The Way You Structure Context Matters as Much as the Context Itself
Why manual context documents fail and how structured conversation replay preserves LLM reasoning.
I noticed something while working with Claude Code.
When I kept a chat open for days — returning to it, asking follow-up questions, building on earlier answers — the responses were sharp. The model felt like it understood the problem deeply.
But when the context was nearing its limit, or when I needed the same background for a separate parallel task — I did what seemed logical: wrote everything to a markdown file and started fresh. The quality dropped. The model felt like it was meeting the problem for the first time.
Same information. Worse results.
I started wondering: is there some secret persistent memory these frontier models maintain across days? Some connection that stays alive, quietly holding onto your session?
The “Structure” Gap
The truth is simpler but more profound: LLMs process structured conversation history differently than they process flat documents. When we flatten a chat into a Markdown file, we strip away the “texture” of the reasoning—the sequence of ruled-out alternatives, the model’s internal thinking, and the specific turn-by-turn evolution of a solution.
To bridge this gap, I built rethread. It is a Go-based CLI tool designed to treat conversation history as a structured signal rather than a static archive.
How rethread Preserves the “Vibe”
Instead of manual summarization, which is inherently lossy, rethread uses architectural principles to maintain the quality of the original session:
- Skeleton + Recent Strategy: Research shows models attend most to the beginning and end of their context window (the “Lost in the Middle” effect).

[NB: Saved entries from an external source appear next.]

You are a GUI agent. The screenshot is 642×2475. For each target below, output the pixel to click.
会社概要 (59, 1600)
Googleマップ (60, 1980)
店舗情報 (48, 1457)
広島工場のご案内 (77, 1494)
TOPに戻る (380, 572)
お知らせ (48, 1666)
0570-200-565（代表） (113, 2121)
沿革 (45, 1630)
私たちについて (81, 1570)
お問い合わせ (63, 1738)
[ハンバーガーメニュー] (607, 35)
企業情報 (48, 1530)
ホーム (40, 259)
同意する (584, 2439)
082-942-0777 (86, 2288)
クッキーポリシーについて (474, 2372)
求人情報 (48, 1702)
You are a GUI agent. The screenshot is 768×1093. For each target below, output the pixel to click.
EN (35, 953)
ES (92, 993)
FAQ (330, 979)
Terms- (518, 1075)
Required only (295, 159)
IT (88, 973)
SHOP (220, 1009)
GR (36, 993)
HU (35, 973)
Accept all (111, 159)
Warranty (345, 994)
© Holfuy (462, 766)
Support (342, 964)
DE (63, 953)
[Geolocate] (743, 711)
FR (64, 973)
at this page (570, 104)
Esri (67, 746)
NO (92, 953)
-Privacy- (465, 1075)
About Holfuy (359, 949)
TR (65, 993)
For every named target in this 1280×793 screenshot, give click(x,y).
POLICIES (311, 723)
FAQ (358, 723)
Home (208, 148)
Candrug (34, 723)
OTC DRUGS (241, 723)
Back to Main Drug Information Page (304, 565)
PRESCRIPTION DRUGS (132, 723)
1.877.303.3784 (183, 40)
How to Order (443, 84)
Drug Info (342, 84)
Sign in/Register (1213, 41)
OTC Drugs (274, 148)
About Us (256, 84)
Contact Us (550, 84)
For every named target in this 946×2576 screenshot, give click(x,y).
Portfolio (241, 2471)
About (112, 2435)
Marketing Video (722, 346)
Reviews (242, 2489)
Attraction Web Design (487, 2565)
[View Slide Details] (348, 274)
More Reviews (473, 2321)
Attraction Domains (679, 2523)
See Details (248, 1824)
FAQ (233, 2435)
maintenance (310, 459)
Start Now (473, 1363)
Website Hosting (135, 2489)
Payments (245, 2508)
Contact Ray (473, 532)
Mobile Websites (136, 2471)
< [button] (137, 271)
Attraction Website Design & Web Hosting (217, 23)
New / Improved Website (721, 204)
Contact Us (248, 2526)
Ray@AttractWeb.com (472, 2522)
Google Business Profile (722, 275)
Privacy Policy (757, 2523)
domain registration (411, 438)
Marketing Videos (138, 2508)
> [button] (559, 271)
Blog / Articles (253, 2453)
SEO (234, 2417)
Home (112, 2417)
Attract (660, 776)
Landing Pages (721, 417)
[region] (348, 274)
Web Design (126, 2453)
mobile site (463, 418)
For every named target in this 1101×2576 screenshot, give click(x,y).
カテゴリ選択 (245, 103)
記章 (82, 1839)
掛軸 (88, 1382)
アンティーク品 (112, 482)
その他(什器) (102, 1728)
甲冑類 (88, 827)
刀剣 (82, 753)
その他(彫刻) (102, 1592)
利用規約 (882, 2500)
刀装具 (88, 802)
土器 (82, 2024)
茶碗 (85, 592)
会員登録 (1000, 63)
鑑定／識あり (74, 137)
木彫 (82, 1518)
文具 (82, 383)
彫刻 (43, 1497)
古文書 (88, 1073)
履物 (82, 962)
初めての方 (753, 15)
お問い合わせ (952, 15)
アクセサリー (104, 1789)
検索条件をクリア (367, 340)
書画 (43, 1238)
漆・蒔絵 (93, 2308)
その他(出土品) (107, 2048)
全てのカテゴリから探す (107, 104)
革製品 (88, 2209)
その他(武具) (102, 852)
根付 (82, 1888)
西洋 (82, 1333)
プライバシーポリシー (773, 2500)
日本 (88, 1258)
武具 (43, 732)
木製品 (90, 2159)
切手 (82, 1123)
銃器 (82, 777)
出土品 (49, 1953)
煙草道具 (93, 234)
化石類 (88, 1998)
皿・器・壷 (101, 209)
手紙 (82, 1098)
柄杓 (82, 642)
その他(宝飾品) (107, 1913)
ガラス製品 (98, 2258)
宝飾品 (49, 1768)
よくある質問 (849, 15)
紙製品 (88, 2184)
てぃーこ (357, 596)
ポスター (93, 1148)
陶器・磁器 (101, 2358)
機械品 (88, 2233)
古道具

rethreadautomatically preserves the first two turns to keep the initial problem framing and fills the remaining budget from the most recent turns. - Pruning over Summarization: It never rewrites history. A turn is only dropped if it is a low-signal acknowledgment (like “ok” or “sounds good”) and contains no code blocks, URLs, or file paths.
- Thinking Block Recovery: The tool’s
cleanexport format specifically preserves the model’sthinkingblocks while stripping out massive “tool_result” noise. Seeing the “why” behind previous decisions is often more important for the next model than just seeing the final code.
Using Rethread
# 1. Discover sessions from all sources (auto-detects Claude and Gemini)
# Lists sessions sorted by recency with turn counts and source identification
rethread list
# 2. Analyze a specific session's "health"
# Checks token counts and recommends the best replay/export strategy
rethread inspect d0873f7a
# 3. Export a structured, high-signal JSONL file
# The 'clean' format keeps text, thinking, and tool_use while dropping bloat
rethread export d0873f7a --format clean --output session.jsonl
# 4. Selective export (only the last 20 turns)
# Useful for quickly pivoting to a sub-task without the full history
rethread export d0873f7a --turns 20 --format markdown
Crossing the Streams: Claude ↔ Gemini
The most powerful use case I’ve found is bridging sessions across models. By normalizing history from both Claude Code and Gemini CLI into a unified structure, I can pick up exactly where I left off, regardless of which tool I’m using.
The goal isn’t just to give the model the data; it’s to give it the story of the conversation. If you find yourself losing that “sharpness” when starting new sessions, the answer might not be more context—it might be better structure.